** Opening Material shown block **

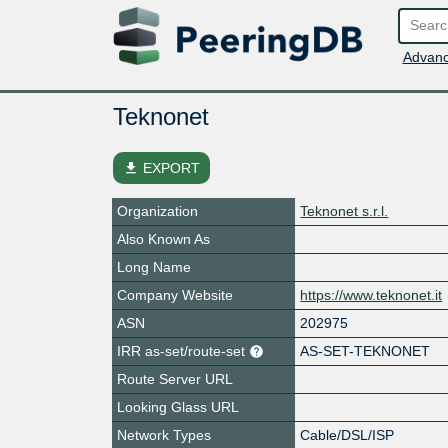
Advanc
Teknonet
file_download
EXPORT
Organization
Teknonet s.r.l.
Also Known As
Long Name
Company Website
https://www.teknonet.it
ASN
202975
IRR as-set/route-set
AS-SET-TEKNONET
Route Server URL
Looking Glass URL
Network Types
Cable/DSL/ISP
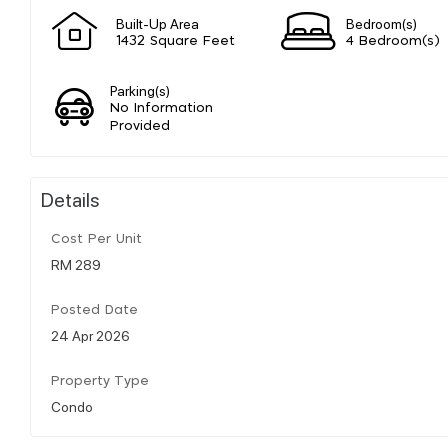
Built-Up Area
Bedroom(s)
1432 Square Feet
4 Bedroom(s)
Parking(s)
No Information
Provided
Details
Cost Per Unit
RM 289
Posted Date
24 Apr 2026
Property Type
Condo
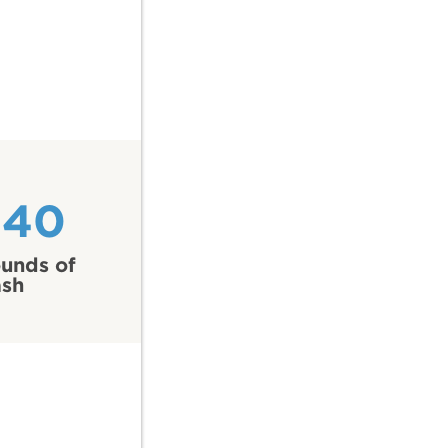
540
unds of
ash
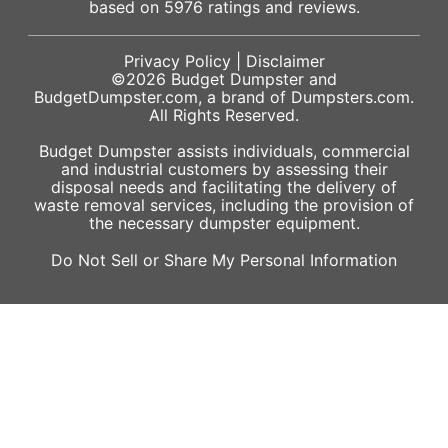
based on
5976
ratings and reviews.
Privacy Policy
|
Disclaimer
©2026
Budget Dumpster
and
BudgetDumpster.com, a brand of
Dumpsters.com
.
All Rights Reserved.
Budget Dumpster assists individuals, commercial
and industrial customers by assessing their
disposal needs and facilitating the delivery of
waste removal services, including the provision of
the necessary dumpster equipment.
Do Not Sell or Share My Personal Information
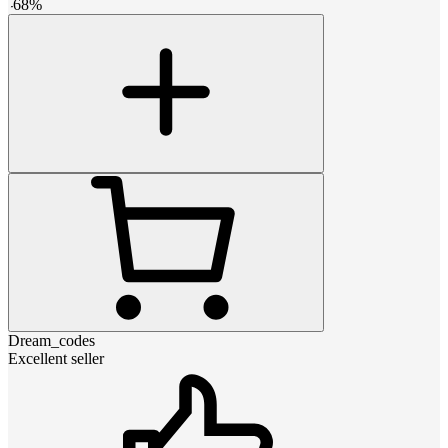
-
68
%
Dream_codes
Excellent seller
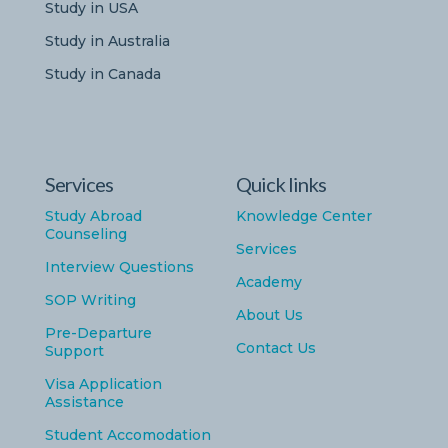
Study in USA
Study in Australia
Study in Canada
Services
Quick links
Study Abroad
Knowledge Center
Counseling
Services
Interview Questions
Academy
SOP Writing
About Us
Pre-Departure
Contact Us
Support
Visa Application
Assistance
Student Accomodation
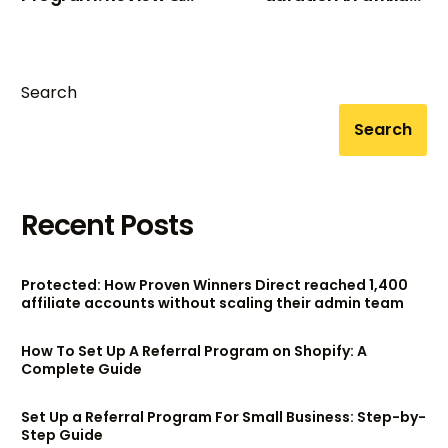
how to join
marketing?
Search
Search
Recent Posts
Protected: How Proven Winners Direct reached 1,400
affiliate accounts without scaling their admin team
How To Set Up A Referral Program on Shopify: A
Complete Guide
Set Up a Referral Program For Small Business: Step-by-
Step Guide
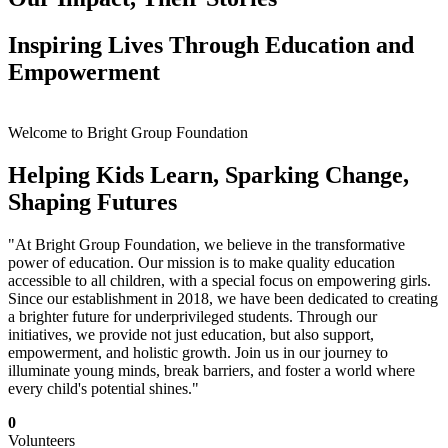
Inspiring Lives Through Education and
Empowerment
Welcome to Bright Group Foundation
Helping Kids Learn, Sparking Change,
Shaping Futures
"At Bright Group Foundation, we believe in the transformative
power of education. Our mission is to make quality education
accessible to all children, with a special focus on empowering girls.
Since our establishment in 2018, we have been dedicated to creating
a brighter future for underprivileged students. Through our
initiatives, we provide not just education, but also support,
empowerment, and holistic growth. Join us in our journey to
illuminate young minds, break barriers, and foster a world where
every child's potential shines."
0
Volunteers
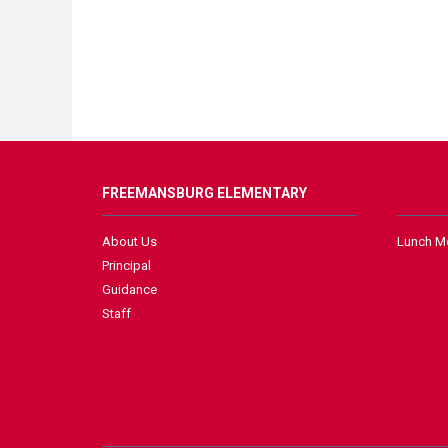
FREEMANSBURG ELEMENTARY
About Us
Lunch M
Principal
Guidance
Staff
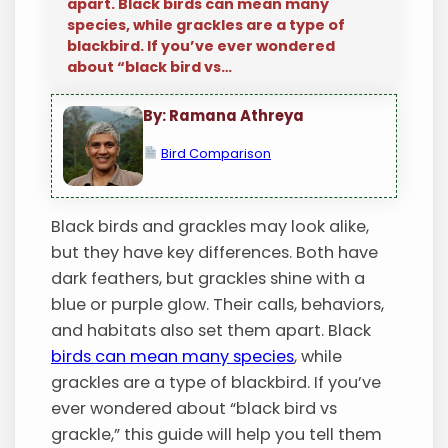
apart. Black birds can mean many
species, while grackles are a type of
blackbird. If you’ve ever wondered
about “black bird vs…
By: Ramana Athreya
Bird Comparison
Black birds and grackles may look alike,
but they have key differences. Both have
dark feathers, but grackles shine with a
blue or purple glow. Their calls, behaviors,
and habitats also set them apart. Black
birds can mean many species
, while
grackles are a type of blackbird. If you’ve
ever wondered about “black bird vs
grackle,” this guide will help you tell them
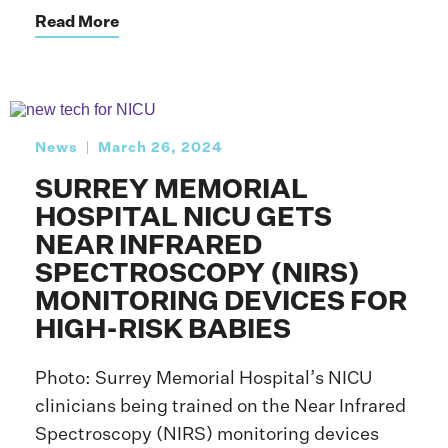
Read More
News
March 26, 2024
SURREY MEMORIAL
HOSPITAL NICU GETS
NEAR INFRARED
SPECTROSCOPY (NIRS)
MONITORING DEVICES FOR
HIGH-RISK BABIES
Photo: Surrey Memorial Hospital’s NICU
clinicians being trained on the Near Infrared
Spectroscopy (NIRS) monitoring devices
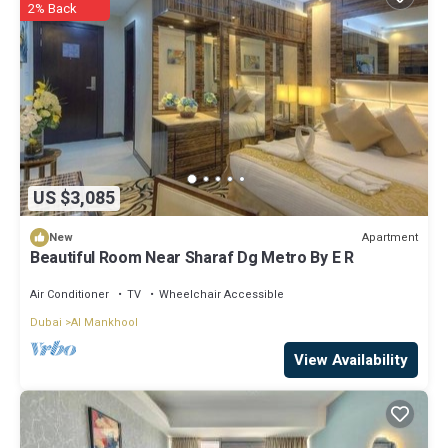
2% Back
US $3,085
Apartment
New
Beautiful Room Near Sharaf Dg Metro By E R
Air Conditioner
TV
Wheelchair Accessible
Dubai
Al Mankhool
View Availability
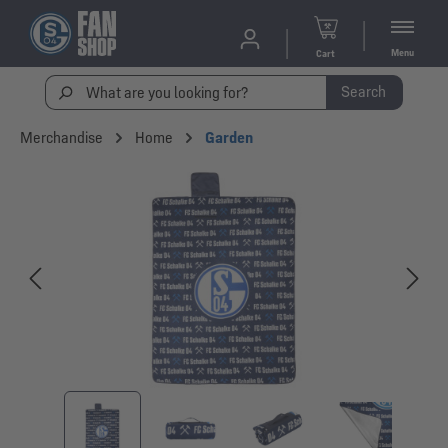
Menu
Cart
Search
Merchandise
Home
Garden
Skip image gallery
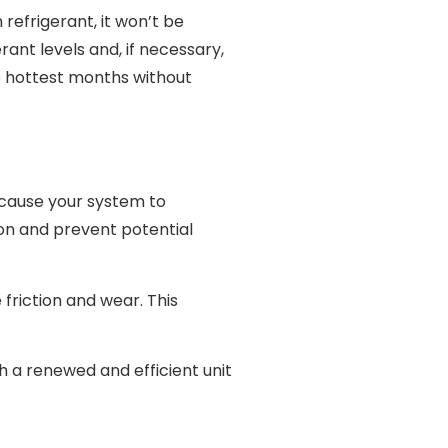
 refrigerant, it won’t be
ant levels and, if necessary,
e hottest months without
 cause your system to
ion and prevent potential
 friction and wear. This
h a renewed and efficient unit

** Closing Material shown block **

■ **Task objective**
Please repeat the entries exactly. Do not include the pictures.

■ **Response**
Advanc
Teknonet
file_download
EXPORT
Organization
Teknonet s.r.l.
Also Known As
Long Name
Company Website
https://www.teknonet.it
ASN
202975
IRR as-set/route-set
AS-SET-TEKNONET
Route Server URL
Looking Glass URL
Network Types
Cable/DSL/ISP
Built-Up Area
Bedroom(s)
1432 Square Feet
4 Bedroom(s)
Parking(s)
No Information
Provided
Details
Cost Per Unit
RM 289
Posted Date
24 Apr 2026
Property Type
Condo
540
unds of
ash
based on
5976
ratings and reviews.
Privacy Policy
|
Disclaimer
©2026
Budget Dumpster
and
BudgetDumpster.com, a brand of
Dumpsters.com
.
All Rights Reserved.
Budget Dumpster assists individuals, commercial
and industrial customers by assessing their
disposal needs and facilitating the delivery of
waste removal services, including the provision of
the necessary dumpster equipment.
Do Not Sell or Share My Personal Information
-
68
%
Dream_codes
Excellent seller
Study in USA
Study in Australia
Study in Canada
Services
Quick links
Study Abroad
Knowledge Center
Counseling
Services
Interview Questions
Academy
SOP Writing
About Us
Pre-Departure
Contact Us
Support
Visa Application
Assistance
Student Accomodation
how to join
marketing?
Search
Search
Recent Posts
Protected: How Proven Winners Direct reached 1,400
affiliate accounts without scaling their admin team
How To Set Up A Referral Program on Shopify: A
Complete Guide
Set Up a Referral Program For Small Business: Step-by-
Step Guide
Inspiring Lives Through Education and
Empowerment
Welcome to Bright Group Foundation
Helping Kids Learn, Sparking Change,
Shaping Futures
"At Bright Group Foundation, we believe in the transformative
power of education. Our mission is to make quality education
accessible to all children, with a special focus on empowering girls.
Since our establishment in 2018, we have been dedicated to creating
a brighter future for underprivileged students. Through our
initiatives, we provide not just education, but also support,
empowerment, and holistic growth. Join us in our journey to
illuminate young minds, break barriers, and foster a world where
every child's potential shines."
0
Volunteers
FREEMANSBURG ELEMENTARY
About Us
Lunch M
Principal
Guidance
Staff
apart. Black birds can mean many
species, while grackles are a type of
blackbird. If you’ve ever wondered
about “black bird vs…
By: Ramana Athreya
Bird Comparison
Black birds and grackles may look alike,
but they have key differences. Both have
dark feathers, but grackles shine with a
blue or purple glow. Their calls, behaviors,
and habitats also set them apart. Black
birds can mean many species
, while
grackles are a type of blackbird. If you’ve
ever wondered about “black bird vs
grackle,” this guide will help you tell them
Read More
News
March 26, 2024
SURREY MEMORIAL
HOSPITAL NICU GETS
NEAR INFRARED
SPECTROSCOPY (NIRS)
MONITORING DEVICES FOR
HIGH-RISK BABIES
Photo: Surrey Memorial Hospital’s NICU
clinicians being trained on the Near Infrared
Spectroscopy (NIRS) monitoring devices
2% Back
US $3,085
Apartment
New
Beautiful Room Near Sharaf Dg Metro By E R
Air Conditioner
TV
Wheelchair Accessible
Dubai
Al Mankhool
View Availability
Menu
Cart
Search
Merchandise
Home
Garden
Skip image gallery
 refrigerant, it won’t be
ant levels and, if necessary,
e hottest months without
 cause your system to
ion and prevent potential
 friction and wear. This
h a renewed and efficient unit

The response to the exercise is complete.